1

I was under the impression that UTF-8 was the answer to everything :0

Problem: Using Play's idiomatic form handling to go from a web page (basic HTML Text Area Input field) to a MySQL database through the Anorm abstraction layer (so all properly escaped) and then reading the database to gather that data and create an email using the JavaMail API's to send HTML email with alternate characters (accented characters like é for example. (I'd post more but I suspect we might get strange artifacts here as well -- I'll try that in a comment below perhaps)

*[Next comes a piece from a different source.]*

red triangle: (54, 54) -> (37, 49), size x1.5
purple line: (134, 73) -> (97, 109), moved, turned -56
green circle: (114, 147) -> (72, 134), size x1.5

I can use a moderate set of characters and create a TEXT email (edited via Atom and placed into the stream directly at the code level) and it comes through as an email with all the characters I've chosen in tact.

I have not yet systematically worked through the characters I was just using a relatively random sampling as an initial test.

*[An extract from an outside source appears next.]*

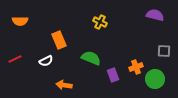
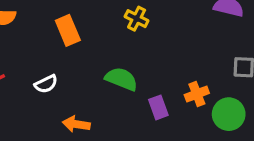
orange rectangle: (59, 40) -> (68, 30), moved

I place the same set of characters into a text field and try to save them to the database and I can only save about 1 in 5 or less of them.

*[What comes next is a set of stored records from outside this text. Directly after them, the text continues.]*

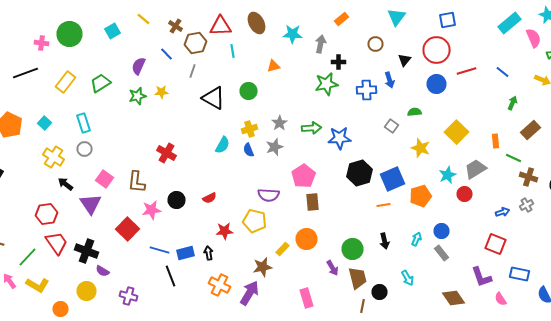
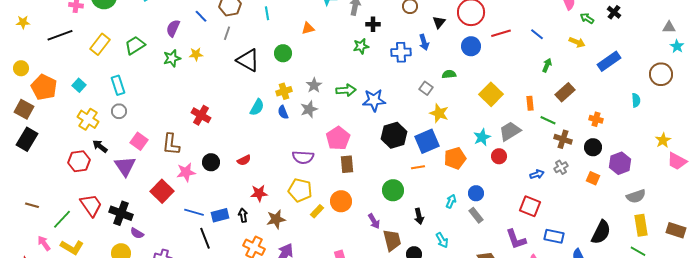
green star: (326, 84) -> (361, 46), size x0.7
yellow star: (420, 148) -> (439, 113), moved
red hexagon: (46, 214) -> (79, 161), moved
yellow pentagon: (254, 221) -> (300, 190), moved
black arrow: (384, 241) -> (419, 216), moved
green circle: (352, 249) -> (393, 190), moved
brown star: (262, 267) -> (276, 219), moved
purple arrow: (332, 268) -> (374, 221), moved

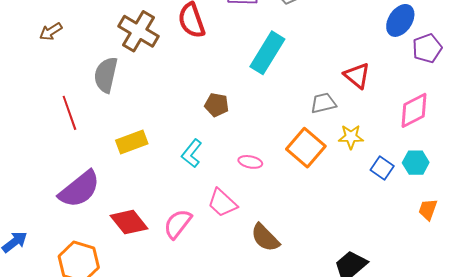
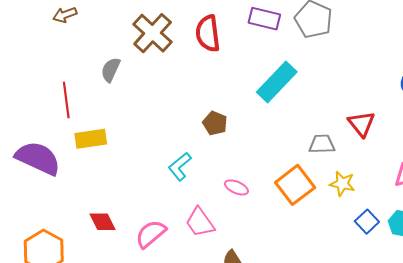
gray semicircle: (106, 75) -> (111, 70), size x0.7
yellow rectangle: (132, 142) -> (91, 139), moved
purple semicircle: (79, 189) -> (38, 158), moved, turned -129
red diamond: (129, 222) -> (103, 222), size x0.7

The errors look like this:

SQLException: Incorrect string value: '\xC4\x93\x0D\x0A\x0D\x0A...' for column 'content' at row 1

I suspect I'm about to learn a ton of new information about either Play and/or UTF-8 or HTML or some part of the chain where this is going off the rails.

My question then is this: Is there an idiomatic Play example of how to handle UTF-8 end to end through Anorm and into Java Mail?

(I think I kinda expected it to be "built-in" but then I expected a LOT more to be baked into the core product as well...)

I want/need both a TEXT and and HTML path for the email portion. (I can write BOTH and they work fine -- the problem is moving alternate characters though the channels as indicated above).

Techmag
  • 1,383
  • 13
  • 24
  • The error being at JDBC level, it seems to me to have nothing to do specifically with Anorm/Play. – cchantep Jul 14 '15 at 23:02
  • Except for the fact that I've followed the Play playbook to build the app so why should we get an error on text entered in a field going to a database esp once it is processed (sanitized) by the Anorm driver? I'm not "blaming" play - I'm just asking where under the hood do I start looking to address this issue? – Techmag Jul 15 '15 at 13:14
  • The error is raise by your JDBC driver not understanding the text value in your DB. It has nothing to do with "upper" application features for me. – cchantep Jul 15 '15 at 14:24
  • I get that - but if the playbook say built it this way and I do and it doesn't work then either I'm reading the playbook wrong OR the playbook is wrong. I'm just trying to figure out how I proceed next. I don't care which is wrong just need to know to make intelligent choices. – Techmag Jul 15 '15 at 14:56

2 Answers2

0

I'm currently seeing if this might be an answer:

https://objectpartners.com/2013/04/24/html-encoding-utf-8-characters/

However presently hitting this roadblock...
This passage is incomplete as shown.